Speed limit anger
Dear Editor,
I am puzzled by the 80 kph speed limit on all roads except Highway 2000. It is neither the only highway built from scratch in recent times, nor is its engineering superior to several other stretches of road across the island. Why is it the only one privileged to have a 110 kph limit?
Over the last 25 years, billions of dollars have been spent on our highways to either build them from scratch, or to realign, widen, grade, and resurface existing ones into things of beauty. What special merit do these decades-old speed limits have to recommend them under these transformed conditions? They are either inappropriate now, or they were then. Cars in the 1930s were probably at their design limits at 80 kph. Today’s reality is very different.

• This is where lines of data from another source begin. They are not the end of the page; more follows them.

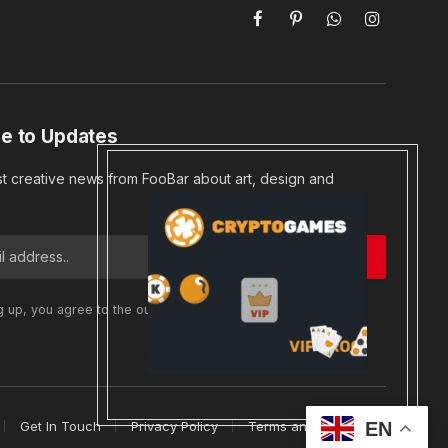
Facebook
Pinterest
WhatsApp
Instagram
e to Updates
st creative news from FooBar about art, design and
g up, you agree to the our terms and our
Privacy Policy
Get In Touch
Privacy Policy
Terms and Conditions
EN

One such folly is seen on the North-South toll road. I travel its full length at least twice weekly and am convinced that the speed limit there has little to do with road safety. This road is an engineering marvel, with a plethora of safety features built-in to facilitate rapid, safe transit. Yet, nowhere can you legally go faster than 80 kph, the same speed limit as any old country road that doesn’t even have lane markings or a proper surface. How can we justify this? Indeed, long stretches of this world-class highway have 70 and even 60 kph limits, and the police are out there enforcing these speed limits.
While I share the concerns about the carnage on our roads, I am also concerned at the narrow focus on classing accidents as due to “speeding”. 100 kph is within the allowable limit on Highway 2000 but far above that for every other road in the country. If two vehicles doing 70 kph collide head-on, people will die. Is that speeding?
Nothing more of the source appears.